Уж лучше бы было сослаться на чудо.
Но нужно ясно видеть, что такое порождение природы — одно из главных условий идеализма, что оно представляет собой необходимое, недоказуемое, непроизвольное, изначально подразумеваемое его основание. Ни одно из положений философии Гегеля не устояло бы, если бы идеи или Идею или Дух стали рассматривать в качестве порождений заранее существующей всеобъемлющей природы на манер философов — материалистов или реалистов.
Скорбеть по поводу гегельянских предпосылок — дело совершенно лишнее.

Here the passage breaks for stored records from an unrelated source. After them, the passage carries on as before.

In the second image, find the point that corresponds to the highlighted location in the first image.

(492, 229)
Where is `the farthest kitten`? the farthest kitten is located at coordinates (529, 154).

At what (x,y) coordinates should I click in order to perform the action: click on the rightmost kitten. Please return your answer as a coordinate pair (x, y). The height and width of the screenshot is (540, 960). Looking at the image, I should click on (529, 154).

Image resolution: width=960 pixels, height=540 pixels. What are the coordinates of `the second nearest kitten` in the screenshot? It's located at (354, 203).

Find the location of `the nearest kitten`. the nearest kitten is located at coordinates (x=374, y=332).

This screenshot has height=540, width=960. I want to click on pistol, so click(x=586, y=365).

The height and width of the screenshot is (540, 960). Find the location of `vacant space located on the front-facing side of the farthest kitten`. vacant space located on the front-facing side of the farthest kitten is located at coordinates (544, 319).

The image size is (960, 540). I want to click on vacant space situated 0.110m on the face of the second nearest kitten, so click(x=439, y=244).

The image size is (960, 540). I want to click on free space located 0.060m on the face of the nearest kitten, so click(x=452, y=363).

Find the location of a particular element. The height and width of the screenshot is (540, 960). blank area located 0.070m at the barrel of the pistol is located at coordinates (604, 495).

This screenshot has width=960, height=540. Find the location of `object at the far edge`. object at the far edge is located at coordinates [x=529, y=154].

Все происходит так, как если бы он отчасти по наитию, отчасти по расчету поставил и предложил себе самые трудные условия и самые непреодолимые препятствия для акробатической игры идей; возложив на свои плечи задачу, исходя из сочтенных необходимыми, но на самом деле несовместимых посылок, возвести глобальную систему. Это означало с самого начала обречь себя на отчаянную интеллектуальную эквилибристику, трюк, который он, однако, сумел исполнить полностью, изящно, изобретательно и упоенно. Желая невозможного и фанатично стремясь к его осуществлению, философы совершают духовные подвиги.

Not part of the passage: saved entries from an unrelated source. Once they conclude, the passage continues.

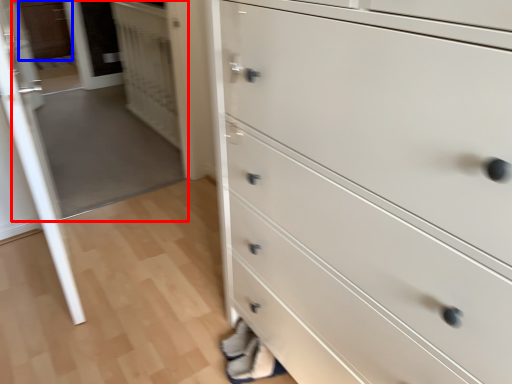 Question: Among these objects, which one is farthest to the camera, glass door (highlighted by a red box) or cabinetry (highlighted by a blue box)?

Choices:
 (A) glass door
 (B) cabinetry

Answer: (B) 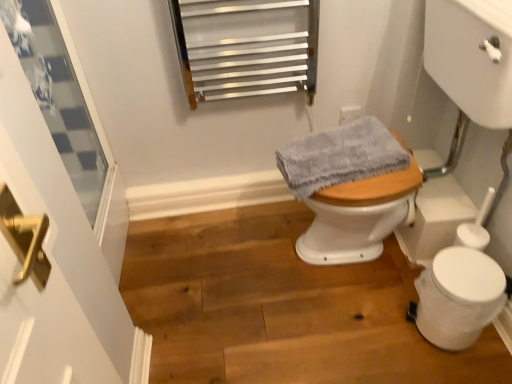 You are a GUI agent. You are given a task and a screenshot of the screen. Output one action in this format:
    pyautogui.click(x=<x>, y=<y>)
    Task: Click on the vacant area that is in front of white plastic toilet bowl at lower right
    Image resolution: width=512 pixels, height=384 pixels.
    Given the screenshot: What is the action you would take?
    pyautogui.click(x=462, y=368) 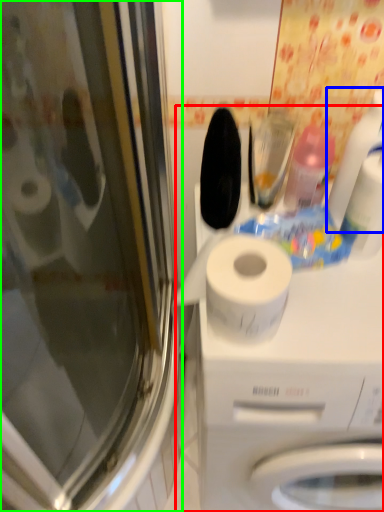 Question: Which object is the farthest from machine (highlighted by a red box)? Choose among these: cleaning product (highlighted by a blue box) or screen door (highlighted by a green box).

Choices:
 (A) cleaning product
 (B) screen door

Answer: (B) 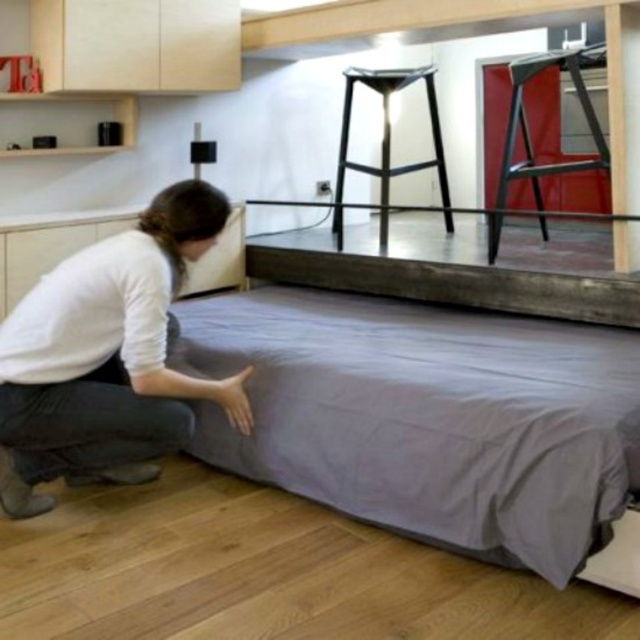 Question: Does metallic black stool at upper center appear over metallic stool at upper center?

Choices:
 (A) yes
 (B) no

Answer: (B)

Question: Which is farther from the metallic stool at upper center?

Choices:
 (A) metallic black stool at upper center
 (B) gray fabric mattress at lower center
 (C) white cotton shirt at lower left

Answer: (C)

Question: Which point is closer to the camera taking this photo?

Choices:
 (A) (385, 84)
 (B) (499, 186)
 (C) (460, 444)
 (D) (109, 419)

Answer: (C)

Question: Can you confirm if white cotton shirt at lower left is thinner than metallic black stool at upper center?

Choices:
 (A) yes
 (B) no

Answer: (A)

Question: Is the position of white cotton shirt at lower left less distant than that of metallic stool at upper center?

Choices:
 (A) yes
 (B) no

Answer: (A)

Question: Which is nearer to the white cotton shirt at lower left?

Choices:
 (A) metallic black stool at upper center
 (B) gray fabric mattress at lower center

Answer: (B) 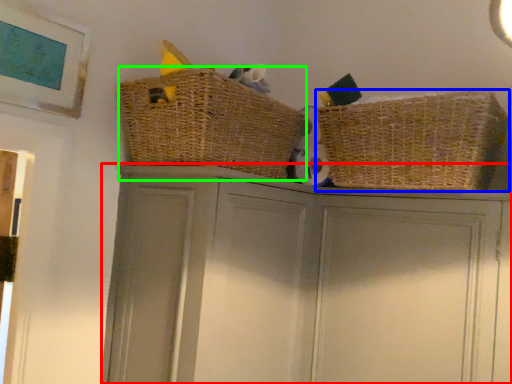 Question: Considering the real-world distances, which object is farthest from cupboard (highlighted by a red box)? basket (highlighted by a blue box) or basket (highlighted by a green box)?

Choices:
 (A) basket
 (B) basket

Answer: (A)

Можно утверждать, что любой конститутивный элемент его доктрины и того, чем он хотел видеть свою систему, не мог бы быть развернут так изобильно, с такой продуктивностью, не будь он накрепко привязан к другим элементам, с которыми он, в сущности, несовместим. Гегель устанавливает планку все выше и выше и дерзает прыгнуть не требуя поблажек, самоотверженно.
Именно поэтому нужны были лакуны в гегелевских умозаключениях, поначалу замаскированные, ловко скрываемые, обнаруживаемые позднее. Подозрительные критики или даже недоброжелатели объявили о разрыве с логическим мышлением. Люсьен Герр очень настаивает на роли «чувства» в развитии гегелевского умозаключения[240].

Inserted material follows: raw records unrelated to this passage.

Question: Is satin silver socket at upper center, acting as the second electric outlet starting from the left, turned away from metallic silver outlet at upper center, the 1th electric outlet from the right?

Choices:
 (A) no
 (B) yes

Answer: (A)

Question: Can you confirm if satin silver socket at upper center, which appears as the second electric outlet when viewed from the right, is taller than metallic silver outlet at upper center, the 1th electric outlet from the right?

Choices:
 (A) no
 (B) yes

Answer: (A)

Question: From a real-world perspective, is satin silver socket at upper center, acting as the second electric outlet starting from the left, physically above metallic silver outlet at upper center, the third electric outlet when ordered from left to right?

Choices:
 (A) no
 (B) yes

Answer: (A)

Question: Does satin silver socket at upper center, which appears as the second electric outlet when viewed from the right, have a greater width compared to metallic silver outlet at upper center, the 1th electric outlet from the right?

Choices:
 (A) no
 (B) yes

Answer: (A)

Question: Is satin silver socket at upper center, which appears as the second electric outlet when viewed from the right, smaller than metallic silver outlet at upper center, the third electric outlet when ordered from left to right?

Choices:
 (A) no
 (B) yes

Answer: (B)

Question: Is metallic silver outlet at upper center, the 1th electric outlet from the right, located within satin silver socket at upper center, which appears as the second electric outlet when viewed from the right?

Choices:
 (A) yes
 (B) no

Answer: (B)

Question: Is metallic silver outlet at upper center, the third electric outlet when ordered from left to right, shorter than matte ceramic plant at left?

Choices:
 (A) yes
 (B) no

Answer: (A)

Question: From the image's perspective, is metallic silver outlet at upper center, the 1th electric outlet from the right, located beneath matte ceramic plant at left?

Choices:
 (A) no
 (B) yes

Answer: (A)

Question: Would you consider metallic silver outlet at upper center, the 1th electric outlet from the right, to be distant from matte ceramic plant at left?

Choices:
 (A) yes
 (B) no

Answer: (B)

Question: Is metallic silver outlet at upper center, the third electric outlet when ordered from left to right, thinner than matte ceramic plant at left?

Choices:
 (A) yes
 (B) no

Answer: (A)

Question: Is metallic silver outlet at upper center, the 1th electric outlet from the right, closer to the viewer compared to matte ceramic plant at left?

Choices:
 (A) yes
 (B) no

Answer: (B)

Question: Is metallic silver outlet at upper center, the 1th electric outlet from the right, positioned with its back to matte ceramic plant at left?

Некоторые находят удовольствие внепривычных словесных играх, с помощью которых Гегель симулирует выход из трудных положений (например, возведение Qualität (качество) к Qual (мучение)[241]). Будучи обнаруженными и разоблаченными, эти хитрости изложения и языка ничуть не умаляют богатства и продуктивности гегелевской мысли. Но однажды с ними столкнувшись, их нужно иметь в виду, чтобы не понимать речь буквально.
Вполне вероятно, что, лукавя с другими, философ лукавит сам с собой. Он схоранивает некоторые вещи от самого себя, ведомый гой же диалектикой невинности и вероломства, которую он так хорошо умел описывать у других. Перед нами любопытная смесь наивности и мошенничества.